The inspector general for the U.S. State Department will look into whether government officials colluded with the Texas-based Hunt Oil on Kurdish oil contracts.
"I have initiated a review of the responses provided to Congress recently on issues surrounding oil contracts, oil field development and U.S. policy in Iraq," acting State Department Inspector General Harold Geisel wrote in a June 22 letter.
The Kurdistan Regional Government in 2007 signed an oil contract with Hunt Oil while there was no hydrocarbon law in Baghdad governing the deal. Baghdad and the KRG are at odds over the Hunt Oil deal and a series of other contracts.
U.S. officials said they provided technical assistance to the Hunt Oil deal and other no-bid contracts at the ire of war critics, who say the move undermined the authority of Baghdad. Hunt officials said State Department officials raised no objections when confronted on the contract.
"There was no communication to me or in my presence made by the nine State Department officials with whom I met … that Hunt should not pursue our course of action leading to a contract," said Hunt's David McDonald in an e-mail message obtained by The New York Times.
Democratic lawmakers led by Sen. Carl Levin of Michigan and Sen. Charles Schumer of New York in June asked for the investigation to determine how U.S. policy fits with the Hunt deal.
"If, as alleged, the State Department misrepresented U.S. policy to companies like Hunt, that is highly troubling," Schumer said.
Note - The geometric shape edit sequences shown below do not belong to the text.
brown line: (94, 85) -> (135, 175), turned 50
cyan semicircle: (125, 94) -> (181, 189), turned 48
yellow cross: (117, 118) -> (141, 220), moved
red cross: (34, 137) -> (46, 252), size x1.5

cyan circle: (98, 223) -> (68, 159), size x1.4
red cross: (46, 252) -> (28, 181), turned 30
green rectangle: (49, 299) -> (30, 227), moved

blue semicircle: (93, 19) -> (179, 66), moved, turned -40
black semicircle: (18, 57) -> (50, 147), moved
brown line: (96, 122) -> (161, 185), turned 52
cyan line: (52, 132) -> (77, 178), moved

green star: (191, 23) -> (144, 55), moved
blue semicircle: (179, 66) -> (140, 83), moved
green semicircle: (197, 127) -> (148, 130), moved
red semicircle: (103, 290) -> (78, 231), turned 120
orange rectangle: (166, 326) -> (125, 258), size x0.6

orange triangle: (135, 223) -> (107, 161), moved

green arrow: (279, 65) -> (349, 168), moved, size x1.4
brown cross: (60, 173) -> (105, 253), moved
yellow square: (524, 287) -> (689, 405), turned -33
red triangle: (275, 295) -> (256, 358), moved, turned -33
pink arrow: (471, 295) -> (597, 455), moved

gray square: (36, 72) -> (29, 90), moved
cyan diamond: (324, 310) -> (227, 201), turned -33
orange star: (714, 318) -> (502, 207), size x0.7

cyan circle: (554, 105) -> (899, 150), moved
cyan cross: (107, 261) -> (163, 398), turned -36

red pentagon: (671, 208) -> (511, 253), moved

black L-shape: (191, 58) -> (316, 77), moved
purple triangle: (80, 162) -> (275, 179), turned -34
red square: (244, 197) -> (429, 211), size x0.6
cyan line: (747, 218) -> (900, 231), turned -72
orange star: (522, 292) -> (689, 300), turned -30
Hunt Chief Executive Ray L. Hunt served on the Foreign Intelligence Advisory Board for U.S. President George Bush and was a major contributor to his presidential campaign.
Iraqi oil exports to Turkey resume
Iraq resumed exports to Turkey through its 600-mile Kirkuk-Ceyhan oil pipeline following the settlement of some of its outstanding debts to Ankara.
Ankara on July 21 ordered a halt to the export of 480,000 barrels per day of oil through the pipeline terminating at the Mediterranean port of Ceyhan. Baghdad paid half of its $100 million debt, putting an end to the 17-hour shutdown.
Turkish officials had reported earlier the shutdown was due to technical matters and had nothing to do with outstanding debts. Iraqi oil officials, however, said the move followed a decision in a Turkish court ordering the shutdown while the debt was settled, the Oil and Gas Journal reported.
Around 20 percent of all oil exports from Iraq are carried through the northern pipeline. The vast majority moves through the southern port city of Basra.
Haditha refinery back online
Iraqi Oil Minister Hussein Shahristani presided over a ceremony marking the reopening of an oil refinery in the western Iraqi city of Haditha.
Officials shut the refinery down earlier because of the mounting violence in Anbar province, though the security situation there is relatively calm, in part because of the resolve of the Sunni paramilitary force the Sons of Iraq.
A pipeline from the refinery carries crude oil through Syria onto ports on the Mediterranean. Shahristani thanked Anbar residents for working to restore peace to the region and said his ministry would continue to work on the Haditha refinery to stimulate exports through Syria, the Iraqi daily Azzaman said.
The Haditha refinery currently is producing around 16,000 barrels of crude per day. That output could rise by 10,000 barrels should the region remain peaceful, Shahristani said.
UAE firms start gas production in Iraqi Kurdistan
Two energy firms from the United Arab Emirates will start production in a natural gas field in Iraqi Kurdistan beginning Aug. 1, officials said.
Crescent Petroleum and Dana Gas said they would start production at the Kurmor field in northeastern Sulaimaniya province. Officials said the production would serve regional energy needs and bring a much-needed economic boost, The Kurdish Globe reported.
"The produced gas of this field will save $2.5 billion for (the) Kurdistan region per year," said Dana Gas chief Hamid Dhia Jaafar. "At the same time, the project will supply more than 4 million Iraqis with electricity and create jobs for thousands of other Iraqis."
Corporate officials say the Kurmor field can produce 75 million square feet of natural gas per day, with 2009 estimates reaching 300 million square feet per day.
The majority of the natural gas will fuel two power stations in Erbil and Sulaimaniya provinces, which are expected to produce 1,250 megawatts of electricity.